Su propuesta, respaldada por investigaciones sobre física solar, pretende captar el máximo calor posible durante el día y liberarlo de forma controlada por la noche. Sus grandes ventajas frente a otros sistemas de climatización es que apenas requiere mantenimiento, no genera emisiones y puede integrarse en edificaciones nuevas o rehabilitadas.

Inspirados por ese diseño, Ryan y Katie decidieron construir su propia versión del muro Trombe para calentar su taller sin recurrir a calefacción eléctrica o de gas. Primero, levantaron una pared falsa con bloques de cemento, siguiendo un entramado clásico de postes y vigas.

Luego rellenaron los huecos con espuma expansiva para aislarla completamente y pintaron el exterior con pintura negra mate, para “permitir una máxima absorción de la radiación solar”.

“Los paneles del invernadero están compartimentados individualmente y las columnas verticales están separadas 2,40 metros, creando una cámara de aire entre ellas”, detallan en el vídeo.

Esa capa intermedia actúa como aislante térmico, reduciendo la pérdida de calor y permitiendo que la energía solar se concentre sobre el muro. A diferencia del vidrio tradicional, los paneles de policarbonato reforzado que utilizó Ryan se comercializan para invernaderos y destacan por su durabilidad y ligereza.

En la parte inferior de la pared, Katie y Ryan instalaron respiraderos por los que el aire frío del taller entra en la cámara situada entre el muro y el vidrio. A medida que el sol calienta la superficie, el aire se eleva por diferencia de temperatura y se extrae desde la parte superior mediante ventiladores controlados por termostatos.

Este sencillo sistema automatizado, equipado con varios booster AC Infinity (ventiladores de refuerzo diseñados para mejorar el flujo de aire en sistemas de climatización o en espacios cerrados) y un sensor térmico, reactiva el flujo solo cuando la temperatura interior alcanza el nivel programado, optimizando así el consumo.

Los ventiladores, de apenas 18 vatios, son lo bastante potentes para mover el aire sin un gasto energético significativo. “El sensor detecta la temperatura y activa el ventilador, que extrae el aire caliente de la habitación”, explica Ryan. Con ello, consigue mantener un flujo constante de aire templado sin pérdidas térmicas notables.

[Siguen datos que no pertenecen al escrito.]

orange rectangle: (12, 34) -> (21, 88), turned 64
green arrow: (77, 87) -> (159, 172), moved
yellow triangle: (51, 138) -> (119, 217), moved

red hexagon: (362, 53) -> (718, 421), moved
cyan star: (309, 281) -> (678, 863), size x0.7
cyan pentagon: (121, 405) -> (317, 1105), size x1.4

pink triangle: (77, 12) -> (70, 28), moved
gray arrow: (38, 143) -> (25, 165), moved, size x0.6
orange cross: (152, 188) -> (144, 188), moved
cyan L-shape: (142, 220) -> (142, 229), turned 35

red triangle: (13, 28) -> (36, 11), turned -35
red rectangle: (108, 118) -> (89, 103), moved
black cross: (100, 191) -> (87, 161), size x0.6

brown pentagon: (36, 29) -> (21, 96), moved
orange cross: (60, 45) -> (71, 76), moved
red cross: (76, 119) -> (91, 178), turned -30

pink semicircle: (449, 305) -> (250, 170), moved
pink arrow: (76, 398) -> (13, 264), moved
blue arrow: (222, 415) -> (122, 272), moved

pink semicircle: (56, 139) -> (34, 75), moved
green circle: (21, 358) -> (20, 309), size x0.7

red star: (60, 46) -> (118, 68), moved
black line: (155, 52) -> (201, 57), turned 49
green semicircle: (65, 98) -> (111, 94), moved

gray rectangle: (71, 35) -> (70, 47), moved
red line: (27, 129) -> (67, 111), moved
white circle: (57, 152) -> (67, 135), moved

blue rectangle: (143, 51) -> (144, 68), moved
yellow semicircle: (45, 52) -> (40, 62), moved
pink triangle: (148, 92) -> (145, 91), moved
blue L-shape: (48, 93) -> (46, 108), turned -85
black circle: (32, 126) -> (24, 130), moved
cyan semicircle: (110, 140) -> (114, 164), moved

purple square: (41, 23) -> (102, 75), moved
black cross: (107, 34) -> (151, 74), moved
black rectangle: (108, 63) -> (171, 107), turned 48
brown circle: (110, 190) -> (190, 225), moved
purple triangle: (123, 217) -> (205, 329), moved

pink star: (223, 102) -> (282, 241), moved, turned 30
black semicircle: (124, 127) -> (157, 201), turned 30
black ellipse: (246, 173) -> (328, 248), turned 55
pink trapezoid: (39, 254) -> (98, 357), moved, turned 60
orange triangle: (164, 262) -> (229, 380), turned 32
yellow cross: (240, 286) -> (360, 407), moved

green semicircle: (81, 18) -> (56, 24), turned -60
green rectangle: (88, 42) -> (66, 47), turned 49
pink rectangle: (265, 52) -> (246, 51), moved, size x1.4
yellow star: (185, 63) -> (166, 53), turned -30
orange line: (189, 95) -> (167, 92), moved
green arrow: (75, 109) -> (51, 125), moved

Durante el día, el aire circula por convección natural: entra frío por las aberturas inferiores, se calienta en la cámara y sale caliente por las superiores. Por la noche, cuando el sol desaparece, las rendijas se pueden cerrar para retener el calor almacenado.

En climas templados, este sencillo mecanismo puede mantener una temperatura confortable sin necesidad de sistemas de calefacción complementarios.

Una pequeña inversión

Uno de los elementos más llamativos de este proyecto es su bajo coste. Los responsables de The Homesteading RD detallan los costes, que suman un total de 1.720 euros. Los paneles de invernadero, piezas clave del cerramiento exterior, tuvieron un coste de alrededor de 850 euros, mientras que los paneles de cemento tipo Durock sumaron otros 430 euros.

Una pared construida con un muro Trombe.

Una pared construida con un muro Trombe. Sony Ester/ Wikipedia Omicrono

Los cinco ventiladores supusieron unos 275 euros, a los que hay que sumar cerca de 170 euros destinados al acristalamiento. En conjunto, es una inversión bastante modesta para un sistema que, según estiman, podría amortizarse en pocos inviernos gracias a los significativos ahorros en calefacción.

La otra gran ventaja de este sistema está en las aberturas de la parte superior o inferior, que se pueden abrir o cerrar para dejar entrar o bloquear el aire caliente, en función de las necesidades de cada momento. Eso es lo que permite tanto calentar el interior de una casa en invierno como enfriarla en verano sin utilizar electricidad ni gas.

Así, la solución de Ryan y Katie y, a nivel más general, el recurso de los muros Trombe, se enmarcan dentro de la conocida como arquitectura bioclimática, que busca aprovechar los recursos naturales del entorno para reducir la demanda energética a través de sistemas pasivos. De esta manera, cuanto mejor se planifique la orientación y la masa térmica del muro, mayor será su rendimiento.